Charles L Cooney – 3rd expert on this subject based on the ideXlab platform

  • preparative purification of supercoiled plasmid dna using anion exchange Chromatography
    Journal of Chromatography A, 1998
    Co-Authors: Duarte M F Prazeres, Thomas Schluep, Charles L Cooney

    Abstract:

    Abstract Large scale manufacturing of gene vectors such as plasmid DNA is an important issue in gene therapy. Anion-Exchange Chromatography is fundamental in the downstream processing of plasmids both as a process and analytical technique. This work reports the use of Q-Sepharose columns (1, 10 and 40 ml) for the preparative purification of plasmid pUC18. NaCl gradient elution enabled the isolation of supercoiled plasmid from low-Mr RNA, cDNA and plasmid variants.

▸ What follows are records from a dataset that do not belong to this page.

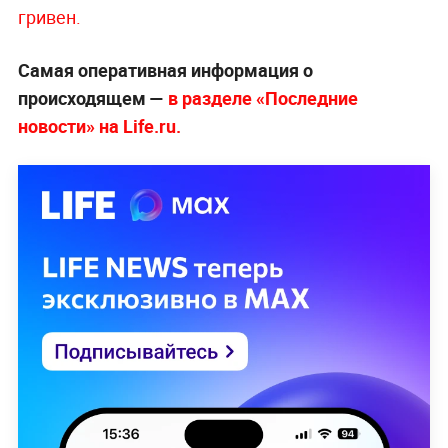
гривен.
Самая оперативная информация о
происходящем —
в разделе «Последние
новости» на Life.ru.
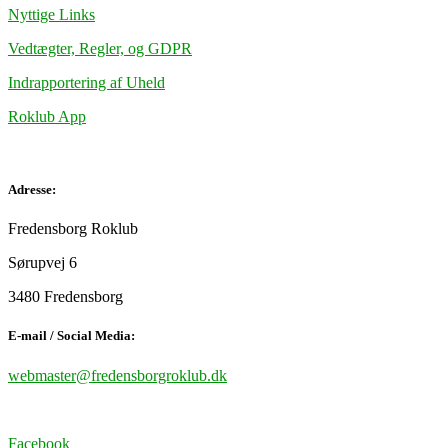
Nyttige Links
Vedtægter, Regler, og GDPR
Indrapportering af Uheld
Roklub App
Adresse:
Fredensborg Roklub
Sørupvej 6
3480 Fredensborg
E-mail / Social Media:
webmaster@fredensborgroklub.dk
Facebook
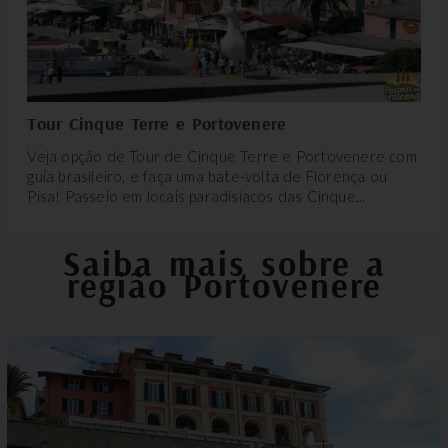
Tour Cinque Terre e Portovenere
Veja opção de Tour de Cinque Terre e Portovenere com
guia brasileiro, e faça uma bate-volta de Florença ou
Pisa! Passeio em locais paradisíacos das Cinque...
Saiba mais sobre a
região Portovenere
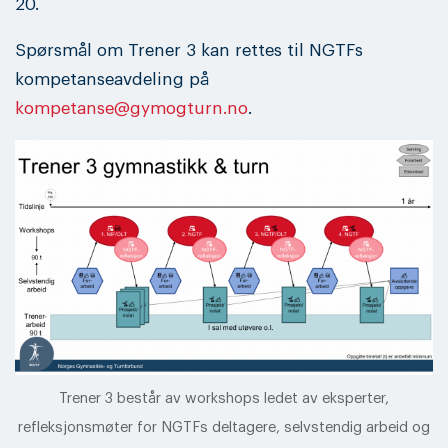
20.
Spørsmål om Trener 3 kan rettes til NGTFs
kompetanseavdeling på
kompetanse@gymogturn.no
.
Trener 3 består av workshops ledet av eksperter,
refleksjonsmøter for NGTFs deltagere, selvstendig arbeid og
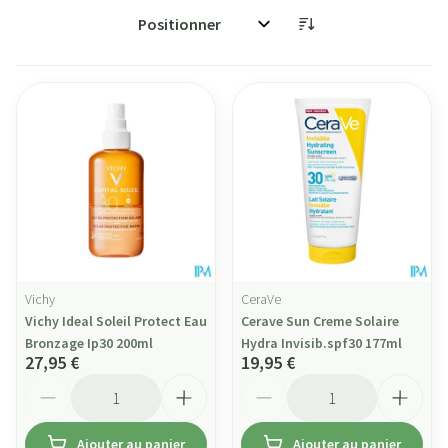
Trier par:
Vichy
CeraVe
Vichy Ideal Soleil Protect Eau
Cerave Sun Creme Solaire
Bronzage Ip30 200ml
Hydra Invisib.spf30 177ml
27,95 €
19,95 €
Quantité
Quantité
Ajouter au panier
Ajouter au panier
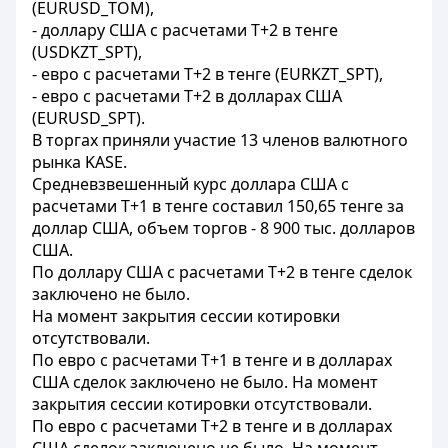
(EURUSD_TOM),
- доллару США с расчетами Т+2 в тенге
(USDKZT_SPT),
- евро с расчетами Т+2 в тенге (EURKZT_SPT),
- евро с расчетами Т+2 в долларах США
(EURUSD_SPT).
В торгах приняли участие 13 членов валютного
рынка KASE.
Средневзвешенный курс доллара США с
расчетами T+1 в тенге составил 150,65 тенге за
доллар США, объем торгов - 8 900 тыс. долларов
США.
По доллару США с расчетами T+2 в тенге сделок
заключено не было.
На момент закрытия сессии котировки
отсутствовали.
По евро с расчетами T+1 в тенге и в долларах
США сделок заключено не было. На момент
закрытия сессии котировки отсутствовали.
По евро с расчетами Т+2 в тенге и в долларах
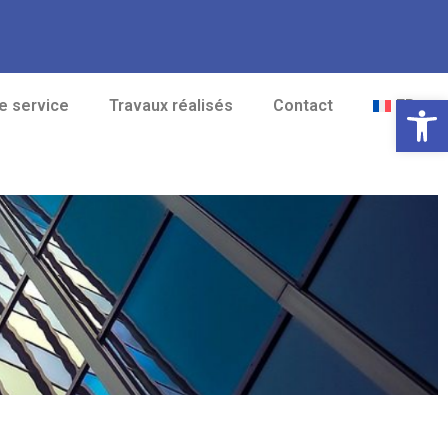
Ouvrir la
e service
Travaux réalisés
Contact
FR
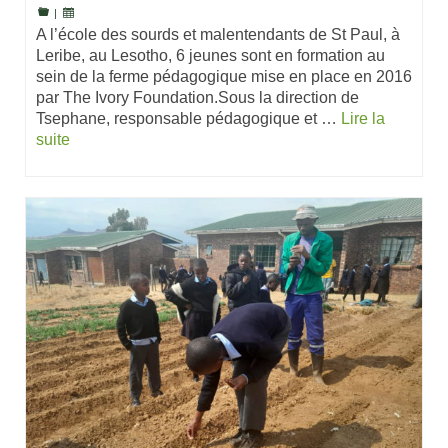
|
A l’école des sourds et malentendants de St Paul, à
Leribe, au Lesotho, 6 jeunes sont en formation au
sein de la ferme pédagogique mise en place en 2016
par The Ivory Foundation.Sous la direction de
Tsephane, responsable pédagogique et …
Lire la
suite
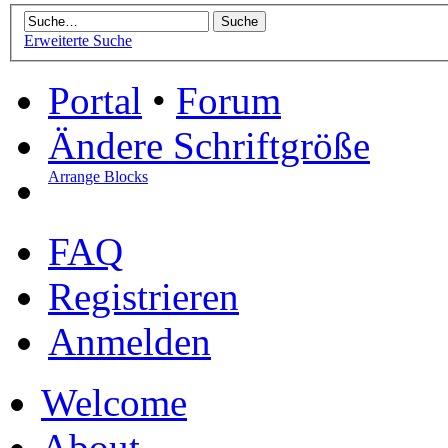
Erweiterte Suche
Portal
•
Forum
Ändere Schriftgröße
Arrange Blocks
FAQ
Registrieren
Anmelden
Welcome
About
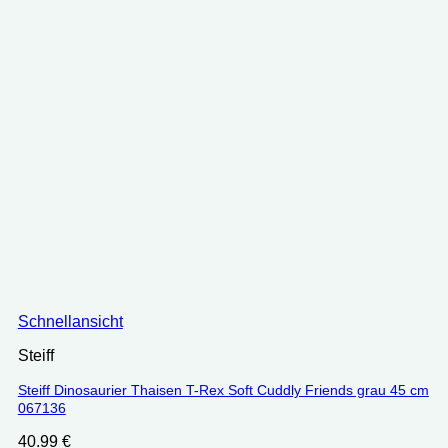
Schnellansicht
Steiff
Steiff Dinosaurier Thaisen T-Rex Soft Cuddly Friends grau 45 cm
067136
40.99
€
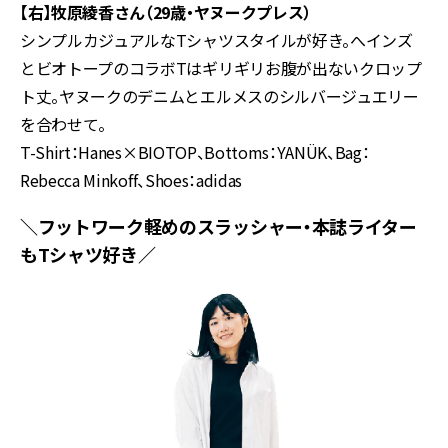
【右】牧原綾香さん（29歳・ヤヌークプレス）
シンプルカジュアルなTシャツスタイルが好き。へインズ
とビオトープのコラボTはギリギリお腹が出ないクロップ
ト丈。ヤヌークのデニムとエルメスのシルバージュエリー
を合わせて。
T-Shirt：Hanes×BIOTOP、Bottoms：YANÜK、Bag：
Rebecca Minkoff、Shoes：adidas
＼フットワーク軽めのスラッシャー・本誌ライター
もTシャツ好き／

A compact covalently closed, supercoiled form of denatured plasmid carrying large stretches of single-stranded DNA was identified as one of the major contaminants. Anion-Exchange HPLC on a Poros QE 20 column was used to quantify plasmid yield. Supercoiled plasmid was recovered in a single fraction with a 62±8% yield. Loadings higher than 40 μg/ml gel could be used but at the expense of a loss of resolution between open circular and supercoiled forms. Plasmid quality was evaluated by gel electrophoresis, restriction analysis, transformation experiments and protein assays.